── Data supplied ──
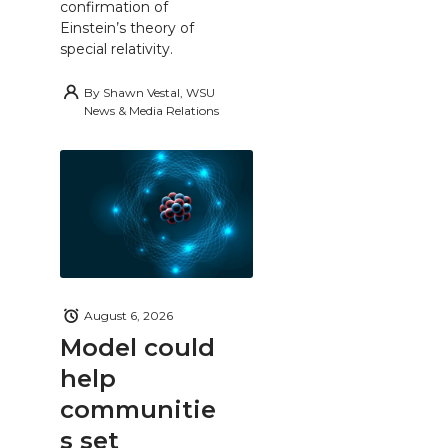
confirmation of
Einstein’s theory of
special relativity.
By
Shawn Vestal, WSU
News & Media Relations
August 6, 2026
Model could
help
communitie
s set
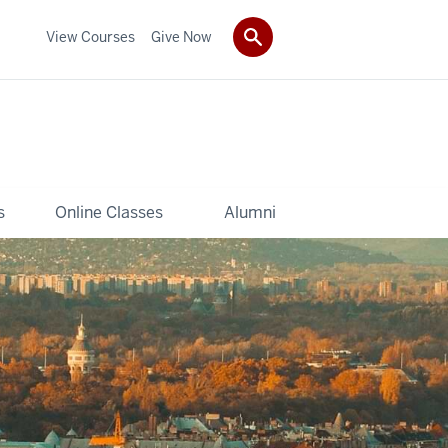
View Courses
Give Now
s
Online Classes
Alumni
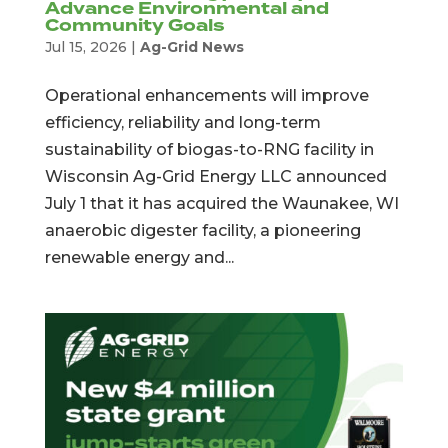
Advance Environmental and
Community Goals
Jul 15, 2026
|
Ag-Grid News
Operational enhancements will improve
efficiency, reliability and long-term
sustainability of biogas-to-RNG facility in
Wisconsin Ag-Grid Energy LLC announced
July 1 that it has acquired the Waunakee, WI
anaerobic digester facility, a pioneering
renewable energy and...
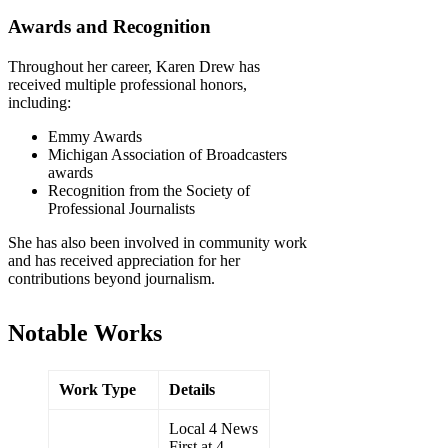
Awards and Recognition
Throughout her career, Karen Drew has
received multiple professional honors,
including:
Emmy Awards
Michigan Association of Broadcasters
awards
Recognition from the Society of
Professional Journalists
She has also been involved in community work
and has received appreciation for her
contributions beyond journalism.
Notable Works
Work Type
Details
Local 4 News
First at 4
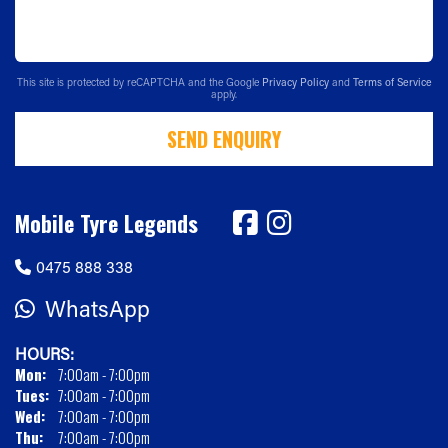
This site is protected by reCAPTCHA and the Google
Privacy Policy
and
Terms of Service
apply.
SEND ENQUIRY
Mobile Tyre Legends
0475 888 338
WhatsApp
HOURS:
Mon:
7:00am - 7:00pm
Tues:
7:00am - 7:00pm
Wed:
7:00am - 7:00pm
Thu:
7:00am - 7:00pm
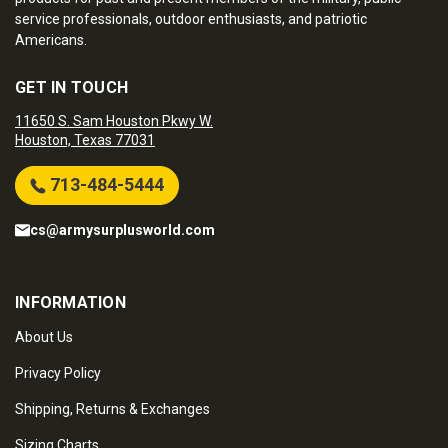
service professionals, outdoor enthusiasts, and patriotic
Americans.
GET IN TOUCH
11650 S. Sam Houston Pkwy W.
Houston, Texas 77031
713-484-5444
cs@armysurplusworld.com
INFORMATION
About Us
Privacy Policy
Shipping, Returns & Exchanges
Sizing Charts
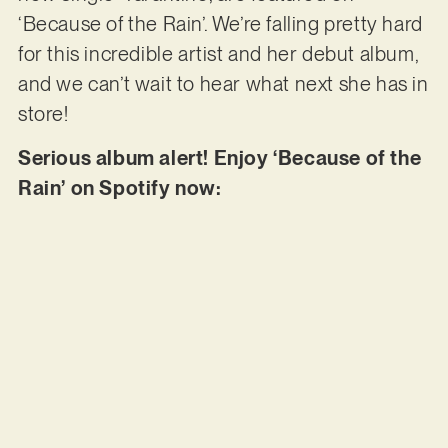
‘Because of the Rain’. We’re falling pretty hard
for this incredible artist and her debut album,
and we can’t wait to hear what next she has in
store!
Serious album alert! Enjoy ‘Because of the
Rain’ on Spotify now:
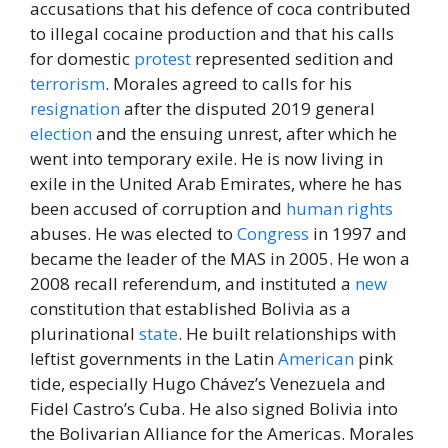
accusations that his defence of coca contributed
to illegal cocaine production and that his calls
for domestic
protest
represented sedition and
terrorism
. Morales agreed to calls for his
resignation
after the disputed 2019 general
election
and the ensuing unrest, after which he
went into temporary exile. He is now living in
exile in the United Arab Emirates, where he has
been accused of corruption and
human rights
abuses. He was elected to
Congress
in 1997 and
became the leader of the MAS in 2005. He won a
2008 recall referendum, and instituted a
new
constitution that established Bolivia as a
plurinational
state
. He built relationships with
leftist governments in the Latin
American
pink
tide, especially Hugo Chávez’s Venezuela and
Fidel Castro’s Cuba. He also signed Bolivia into
the Bolivarian Alliance for the Americas. Morales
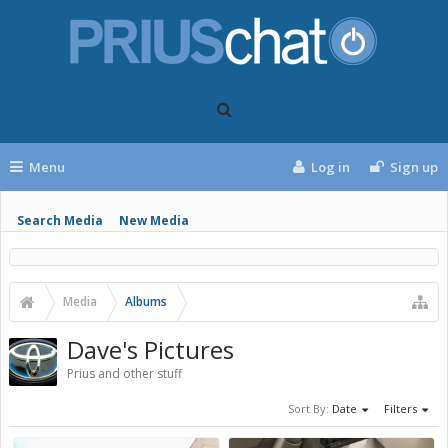
Menu
Log in
Sign up
Search Media
New Media
Media
Albums
Dave's Pictures
Prius and other stuff
Sort By:
Date
Filters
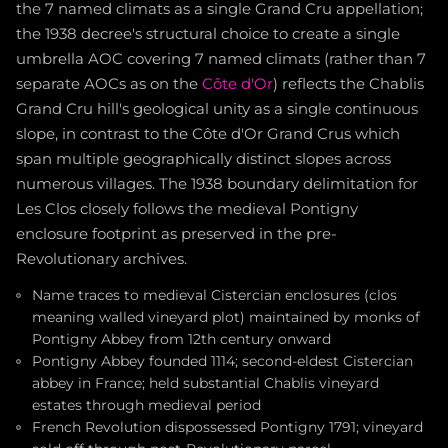
the 7 named climats as a single Grand Cru appellation;
the 1938 decree's structural choice to create a single
umbrella AOC covering 7 named climats (rather than 7
separate AOCs as on the
Côte d'Or
) reflects the Chablis
Grand Cru hill's geological unity as a single continuous
slope, in contrast to the Côte d'Or Grand Crus which
span multiple geographically distinct slopes across
numerous villages. The 1938 boundary delimitation for
Les Clos closely follows the medieval Pontigny
enclosure footprint as preserved in the pre-
Revolutionary archives.
Name traces to medieval Cistercian enclosures (clos
meaning walled vineyard plot) maintained by monks of
Pontigny Abbey from 12th century onward
Pontigny Abbey founded 1114; second-eldest Cistercian
abbey in France; held substantial Chablis vineyard
estates through medieval period
French Revolution dispossessed Pontigny 1791; vineyard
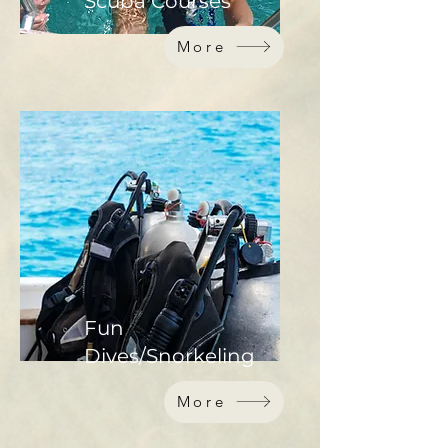
Scuba Courses
More
Fun
Dives/Snorkeling
More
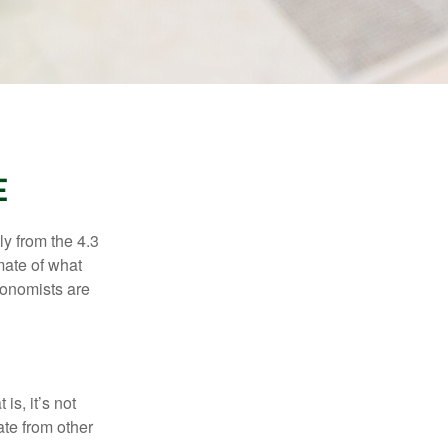
E
ly from the 4.3
mate of what
conomists are
is, it’s not
ate from other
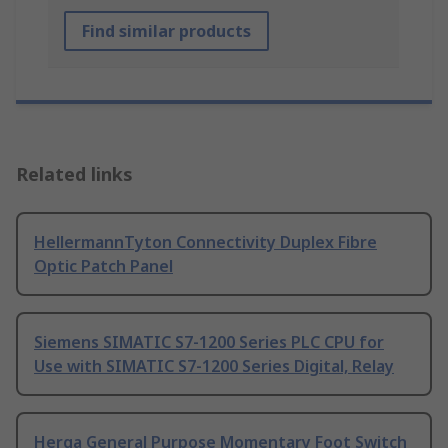
Find similar products
Related links
HellermannTyton Connectivity Duplex Fibre
Optic Patch Panel
Siemens SIMATIC S7-1200 Series PLC CPU for
Use with SIMATIC S7-1200 Series Digital, Relay
Herga General Purpose Momentary Foot Switch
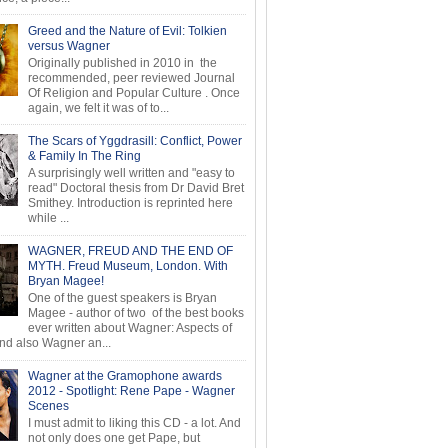
Greed and the Nature of Evil: Tolkien
versus Wagner
Originally published in 2010 in the
recommended, peer reviewed Journal
Of Religion and Popular Culture . Once
again, we felt it was of to...
The Scars of Yggdrasill: Conflict, Power
& Family In The Ring
A surprisingly well written and "easy to
read" Doctoral thesis from Dr David Bret
Smithey. Introduction is reprinted here
while ...
WAGNER, FREUD AND THE END OF
MYTH. Freud Museum, London. With
Bryan Magee!
One of the guest speakers is Bryan
Magee - author of two of the best books
ever written about Wagner: Aspects of
d also Wagner an...
Wagner at the Gramophone awards
2012 - Spotlight: Rene Pape - Wagner
Scenes
I must admit to liking this CD - a lot. And
not only does one get Pape, but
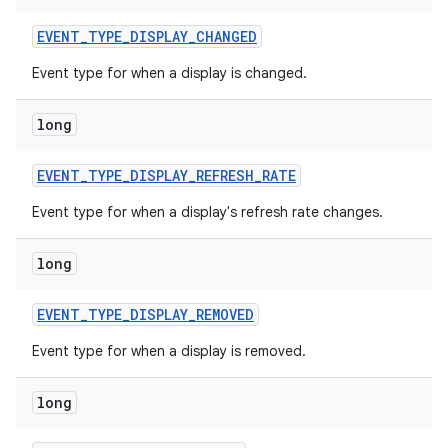
EVENT
_
TYPE
_
DISPLAY
_
CHANGED
Event type for when a display is changed.
long
EVENT
_
TYPE
_
DISPLAY
_
REFRESH
_
RATE
on
Event type for when a display's refresh rate changes.
long
EVENT
_
TYPE
_
DISPLAY
_
REMOVED
Event type for when a display is removed.
long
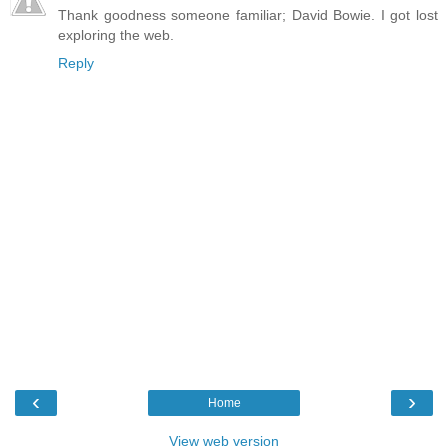
Thank goodness someone familiar; David Bowie. I got lost
exploring the web.
Reply
‹
›
Home
View web version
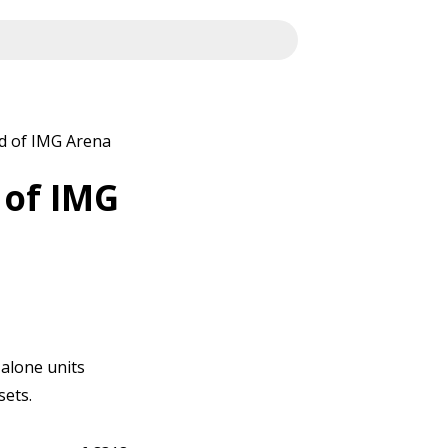
d of IMG Arena
 of IMG
-alone units
sets.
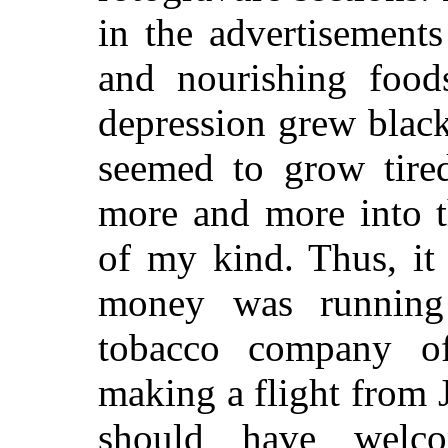
in the advertisements
and nourishing food
depression grew black
seemed to grow tire
more and more into t
of my kind. Thus, it
money was running
tobacco company o
making a flight from J
should have welco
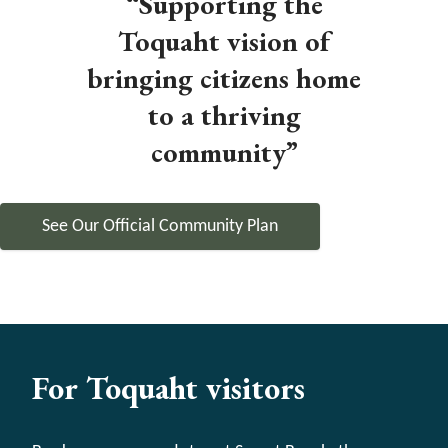
“Supporting the
Toquaht vision of
bringing citizens home
to a thriving
community”
See Our Official Community Plan
For Toquaht visitors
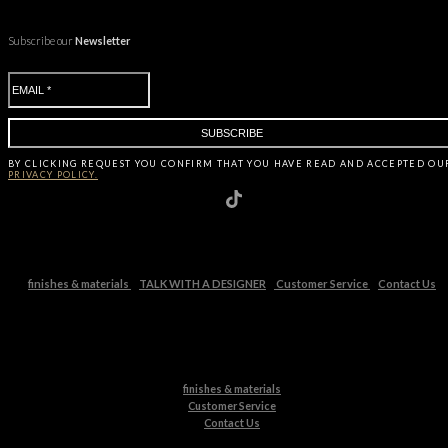
Subscribe our
Newsletter
BY CLICKING
REQUEST
YOU CONFIRM THAT YOU HAVE
READ AND ACCEPTED OU
PRIVACY POLICY.
finishes & materials
TALK WITH A DESIGNER
Customer Service
Contact Us
finishes & materials
Customer Service
Contact Us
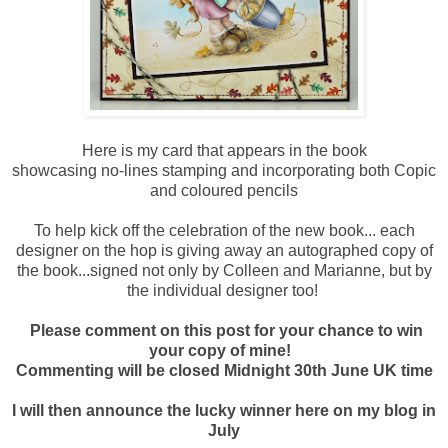
Here is my card that appears in the book
showcasing no-lines stamping and incorporating both Copic
and coloured pencils
To help kick off the celebration of the new book... each
designer on the hop is giving away an autographed copy of
the book...signed not only by Colleen and Marianne, but by
the individual designer too!
Please comment on this post for your chance to win
your copy of mine!
Commenting will be closed Midnight 30th June UK time
I will then announce the lucky winner here on my blog in
July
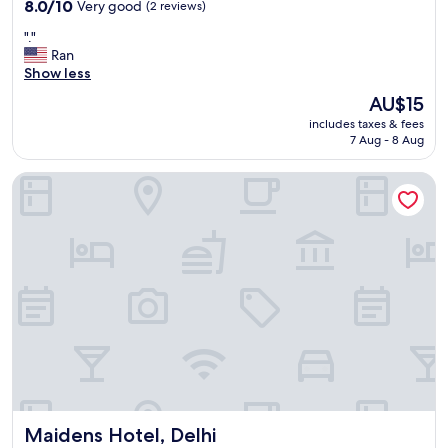
property
8.0
8.0/10
Very good
(2 reviews)
out
"
"."
of
.
Ran
10,
"
Show less
Very
good,
The
AU$15
(2
price
includes taxes & fees
reviews)
is
7 Aug - 8 Aug
AU$15
Maidens Hotel, Delhi
Maidens Hotel, Delhi
Maidens Hotel, Delhi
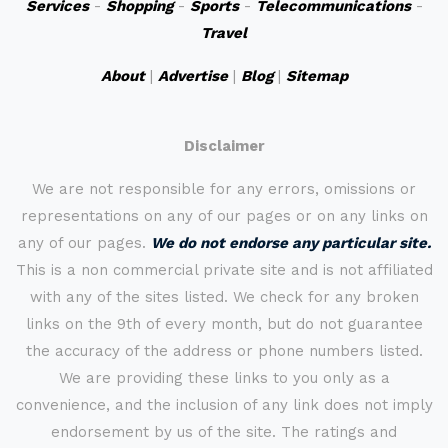
Services
-
Shopping
-
Sports
-
Telecommunications
-
Travel
About
|
Advertise
|
Blog
|
Sitemap
Disclaimer
We are not responsible for any errors, omissions or
representations on any of our pages or on any links on
any of our pages.
We do not endorse any particular site.
This is a non commercial private site and is not affiliated
with any of the sites listed. We check for any broken
links on the 9th of every month, but do not guarantee
the accuracy of the address or phone numbers listed.
We are providing these links to you only as a
convenience, and the inclusion of any link does not imply
endorsement by us of the site. The ratings and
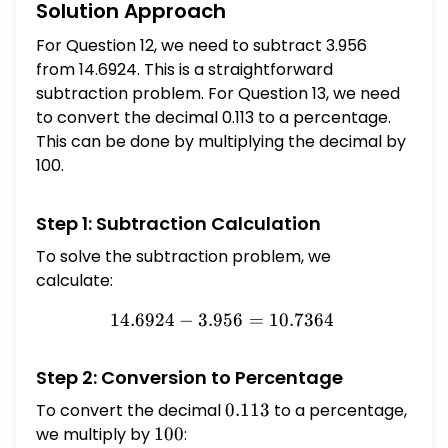
Solution Approach
For Question 12, we need to subtract 3.956
from 14.6924. This is a straightforward
subtraction problem. For Question 13, we need
to convert the decimal 0.113 to a percentage.
This can be done by multiplying the decimal by
100.
Step 1: Subtraction Calculation
To solve the subtraction problem, we
calculate:
14.6924
−
3.956
14.6924 - 3.956 = 10.7364
=
10.7364
Step 2: Conversion to Percentage
To convert the decimal
0.113
0.113
to a percentage,
we multiply by
100
100
:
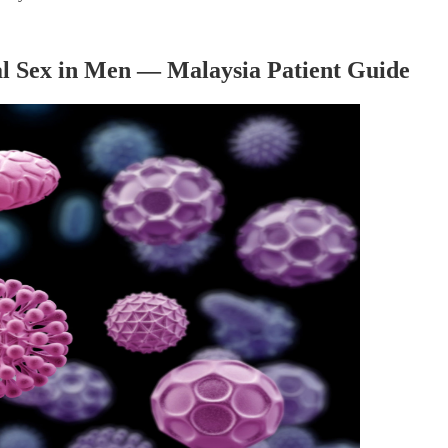
l Sex in Men — Malaysia Patient Guide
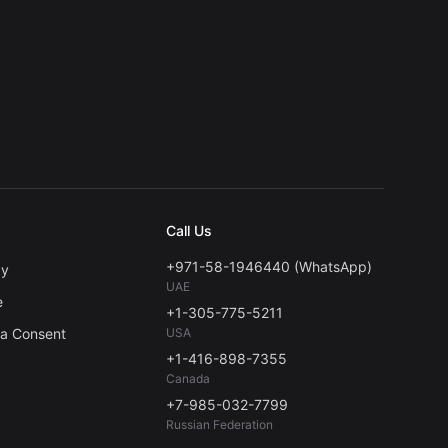
Call Us
+971-58-1946440 (WhatsApp)
cy
UAE
e
+1-305-775-5211
ta Consent
USA
+1-416-898-7355
Canada
+7-985-032-7799
Russian Federation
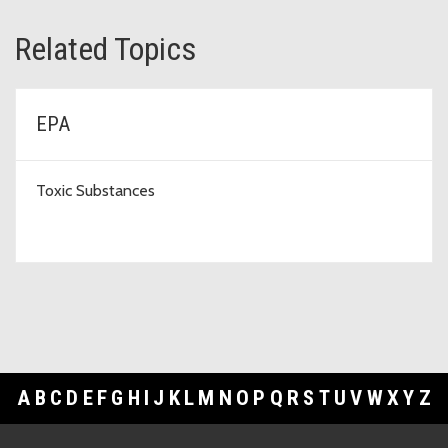
Related Topics
EPA
Toxic Substances
A
B
C
D
E
F
G
H
I
J
K
L
M
N
O
P
Q
R
S
T
U
V
W
X
Y
Z
Footer Links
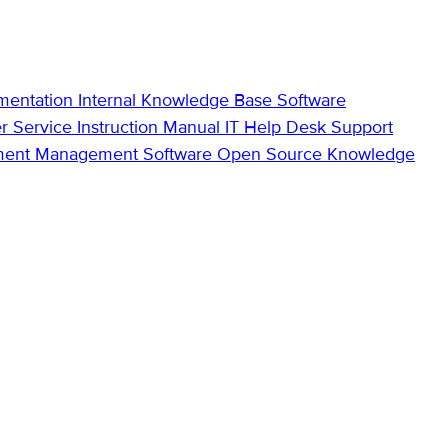
mentation
Internal Knowledge Base
Software
r Service
Instruction Manual
IT Help Desk Support
ment Management Software
Open Source Knowledge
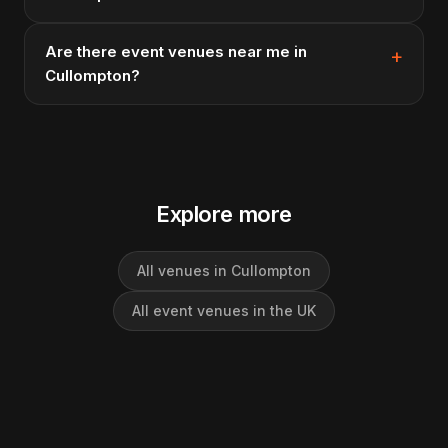
Are there event venues near me in
Cullompton?
Explore more
All venues in Cullompton
All event venues in the UK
───
What you are asked to do - From the entries, copy every line in which the string "climats" can be found.

Reply to the exercise -
the 7 named climats as a single Grand Cru appellation;
umbrella AOC covering 7 named climats (rather than 7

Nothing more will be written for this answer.